As Regras de Estadia
O sol estava se pondo sobre o imenso mar de urzes que era Düzarazi. Havia poucas árvores ali, retorcidas e grandemente espaçadas, como se o solo fosse tão ingrato que sequer permitisse que se desenvolvessem plenamente. E, aqui e ali, entre as moitas verdes pintalgadas de florzinhas violetas, emergiam restos de construções de pedra, tão antigas que ninguém sabia quem havia vivido ali outrora.
- Onde vamos parar pra passar a noite? - Indagou Raphel Bona Azim, o contratante, emparelhando seu cavalo com o do guia, Kaleb.
- Não é seguro dormir em Düzarazi - redarguiu Kaleb, que encabeçava a tropa de mulas carregadas de mercadorias. - Se apressarmos um pouco o passo, poderemos atravessar o vau do Yavashakish antes da meia-noite.

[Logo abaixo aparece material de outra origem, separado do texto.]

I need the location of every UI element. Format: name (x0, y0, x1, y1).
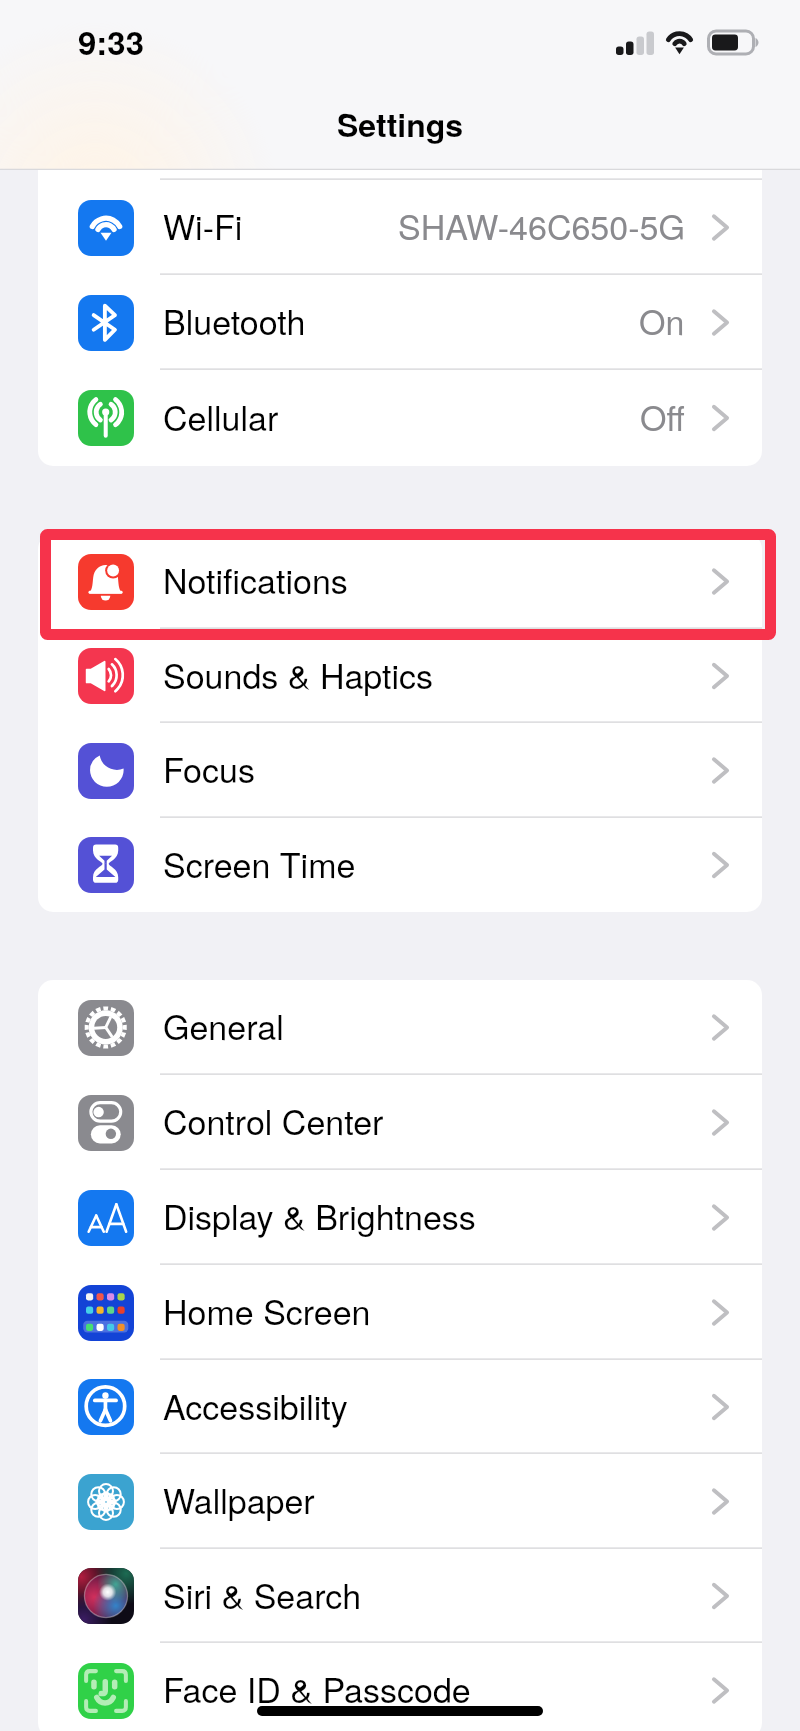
button[interactable]: Home Screen (38, 1265, 762, 1360)
button[interactable]: Siri & Search (38, 1549, 762, 1643)
staticText: Home Screen (163, 1286, 371, 1335)
staticText: General (163, 1001, 284, 1050)
button[interactable]: Focus (38, 723, 762, 818)
staticText: Siri & Search (163, 1570, 362, 1619)
button[interactable]: Bluetooth (38, 275, 762, 370)
button[interactable]: Control Center (38, 1075, 762, 1170)
staticText: Control Center (163, 1096, 384, 1145)
button[interactable]: Wi-Fi (38, 180, 762, 275)
staticText: Settings (337, 101, 464, 147)
button[interactable]: Sounds & Haptics (38, 629, 762, 723)
staticText: Wallpaper (163, 1475, 315, 1524)
staticText: 9:33 (78, 18, 145, 65)
staticText: Face ID & Passcode (163, 1664, 471, 1713)
staticText: Wi-Fi (163, 201, 243, 250)
button[interactable]: Notifications (38, 534, 762, 629)
staticText: Cellular (163, 392, 279, 441)
staticText: Notifications (163, 555, 348, 604)
button[interactable]: General (38, 980, 762, 1075)
button[interactable]: Display & Brightness (38, 1170, 762, 1265)
staticText: Focus (163, 744, 255, 793)
staticText: SHAW-46C650-5G (398, 201, 685, 250)
staticText: On (639, 296, 685, 345)
staticText: Sounds & Haptics (163, 650, 434, 699)
staticText: Off (640, 392, 685, 441)
staticText: Display & Brightness (163, 1191, 476, 1240)
button[interactable]: Cellular (38, 370, 762, 466)
staticText: Bluetooth (163, 296, 306, 345)
button[interactable]: Screen Time (38, 818, 762, 912)
button[interactable]: Accessibility (38, 1360, 762, 1454)
button[interactable]: Face ID & Passcode (38, 1643, 762, 1731)
staticText: Accessibility (163, 1381, 348, 1430)
staticText: Screen Time (163, 839, 356, 888)
button[interactable]: Wallpaper (38, 1454, 762, 1549)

- Qual o problema de passar a noite aqui? - Questionou Raphel. - Tá todo mundo cansado, depois de dois dias de estrada. Dormimos aqui, e seguimos viagem pela manhã.
- Discordo - insistiu Kaleb. - Não se deixe enganar pela tranquilidade desse lugar; é por uma boa razão que não há gente nem bichos de grande porte vivendo em Düzarazi.

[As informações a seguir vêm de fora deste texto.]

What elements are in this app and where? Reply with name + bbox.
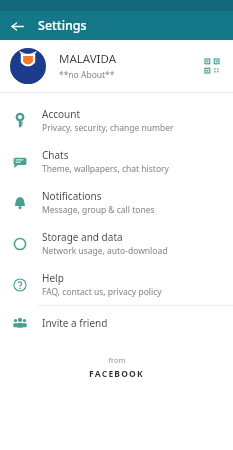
button[interactable]: MALAVIDA — [0, 40, 233, 92]
button[interactable]: Account — [0, 100, 233, 141]
button[interactable]: Back — [7, 16, 27, 36]
staticText: Message, group & call tones — [42, 204, 155, 216]
staticText: Settings — [38, 17, 87, 34]
staticText: Network usage, auto-download — [42, 245, 168, 257]
staticText: Invite a friend — [42, 316, 108, 330]
staticText: Privacy, security, change number — [42, 122, 174, 134]
staticText: MALAVIDA — [59, 51, 117, 67]
button[interactable]: Storage and data — [0, 223, 233, 264]
staticText: Theme, wallpapers, chat history — [42, 163, 169, 175]
button[interactable]: Help — [0, 264, 233, 305]
staticText: Notifications — [42, 189, 102, 203]
staticText: Chats — [42, 148, 69, 162]
staticText: Help — [42, 271, 64, 285]
staticText: **no About** — [59, 69, 115, 81]
staticText: Storage and data — [42, 230, 123, 244]
staticText: FACEBOOK — [89, 368, 144, 380]
button[interactable]: Notifications — [0, 182, 233, 223]
button[interactable]: QR code — [200, 54, 224, 78]
button[interactable]: Chats — [0, 141, 233, 182]
staticText: FAQ, contact us, privacy policy — [42, 286, 162, 298]
button[interactable]: Invite a friend — [0, 306, 233, 339]
staticText: from — [108, 355, 126, 365]
staticText: Account — [42, 107, 81, 121]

- E também precisamos dar descanso aos animais - prosseguiu Raphel, como se não houvesse escutado as palavras do guia. - Se não há animais perigosos ou salteadores na região, o que nos impede de fazer uma parada?
Kaleb suspirou.
- Vocês querem mesmo dormir aqui? Palavra final?
- Vai ser melhor - assegurou Raphel.
- Está bem - assentiu Kaleb. - Eu conheço um lugar, mas eles têm regras muito rígidas para pernoite. Chame o pessoal, preciso explicar as regras.

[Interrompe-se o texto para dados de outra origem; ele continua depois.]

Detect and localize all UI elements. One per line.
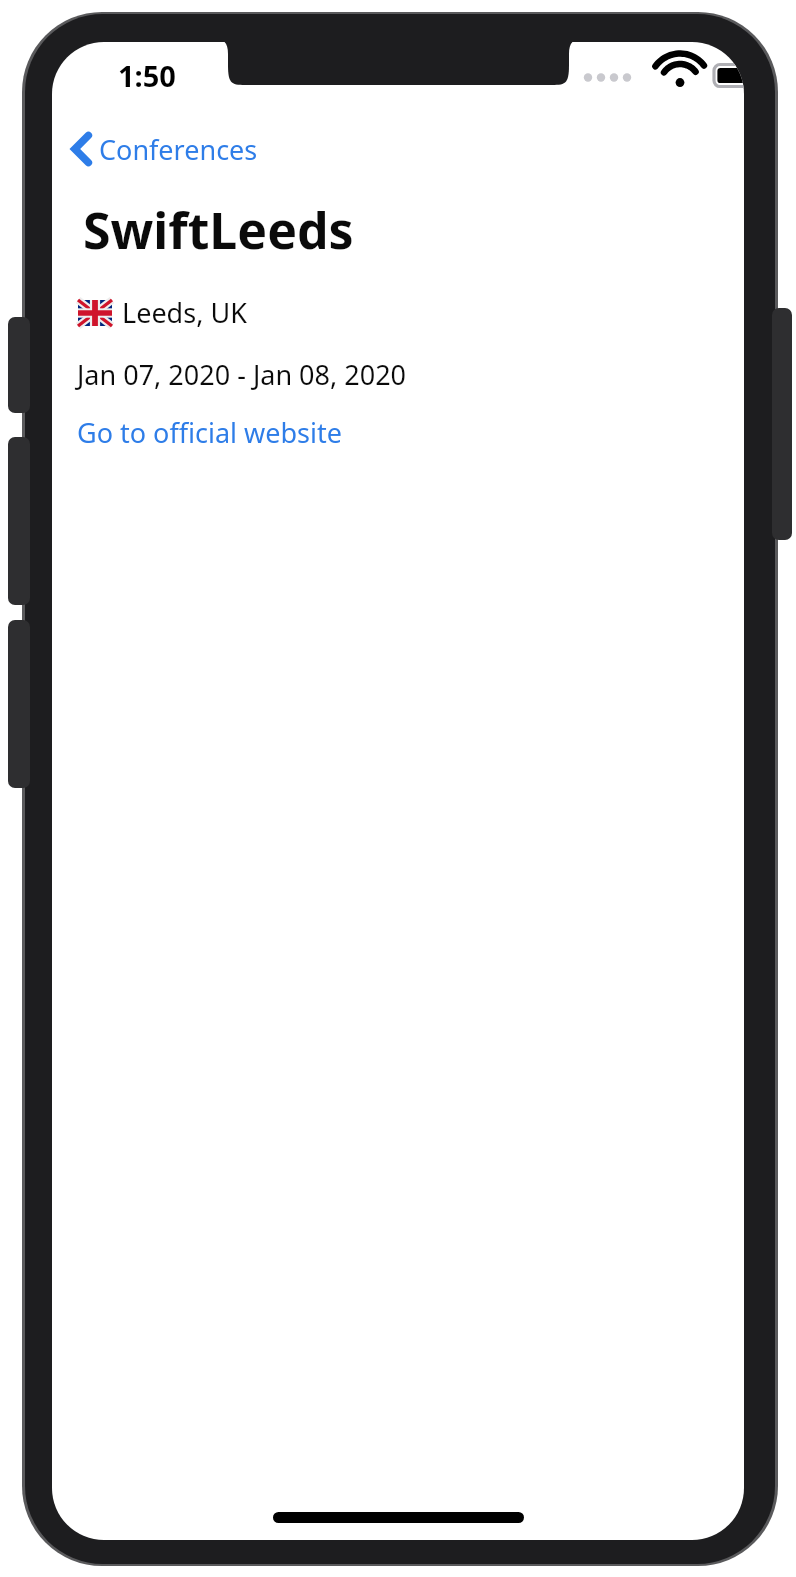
- staticText: Conferences: [99, 131, 258, 168]
- staticText: Leeds, UK: [122, 294, 247, 331]
- button[interactable]: Go to official website: [71, 410, 348, 455]
- button[interactable]: Conferences: [66, 124, 272, 174]
- staticText: SwiftLeeds: [83, 196, 354, 264]
- staticText: Go to official website: [77, 414, 342, 451]
- staticText: Jan 07, 2020 - Jan 08, 2020: [77, 356, 407, 393]
- staticText: 1:50: [118, 56, 176, 95]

- Tem uma pousada aqui nesse descampado? - Inquiriu Raphel, testa franzida e mão em pala sobre os olhos.
- Logo vamos chegar lá - garantiu Kaleb.
* * *
O crepúsculo cobriu Düzarazi com seu manto arroxeado. Junto de um grupo de ruínas que pareciam os restos de uma antiga fortificação, Kaleb instruía os homens de Raphel, que o ouviam em silêncio.
- Alguma dúvida sobre as regras?
Os homens entreolharam-se.
- Ninguém nesse lugar fala a nossa língua? - Indagou um dos ajudantes.
- Não - replicou Kaleb. - Deixem que eu me entendo com eles... por gestos. E não tentem me imitar, ficou claro?
Os homens balançaram as cabeças em concordância.
- Então, me aguardem aqui; vou dar à volta às ruínas... se tudo estiver em ordem, volto para buscar vocês.
O grupo aguardou enquanto Kaleb esporeava o cavalo e partia rumo à extremidade leste da construção, onde algumas colunas partidas se erguiam do alto de uma muralha de blocos imensos justapostos. Pouco depois, ele reapareceu do lado oposto das ruínas e acenou, sofreando a cavalgadura:
- Podem vir!
Reunindo as mulas, os homens de Raphel seguiram para o ponto onde o guia os aguardava. E, ao dobrar a esquina da fortificação, assombraram-se ao deparar com o arco de pedra da porta de uma antiga cidade, aberta e iluminada. E, do lado de dentro dela, uma rua por onde circulavam pessoas vestindo roupas estranhas, fazendo suas compras em lojas à luz de lâmpadas que queimavam o que, pelo cheiro, parecia ser óleo mineral.
- Bem-vindos à Sayirsheri - saudou-os Kaleb - e lembrem-se das regras! São o nosso passaporte para seguir viagem...
Raphel e seus empregados estavam tão aturdidos com a misteriosa cidade que surgira do nada, que limitaram-se a acompanhar o guia, enquanto ele passava pela porta e adentrava o movimento da rua, abrindo caminho entre os transeuntes.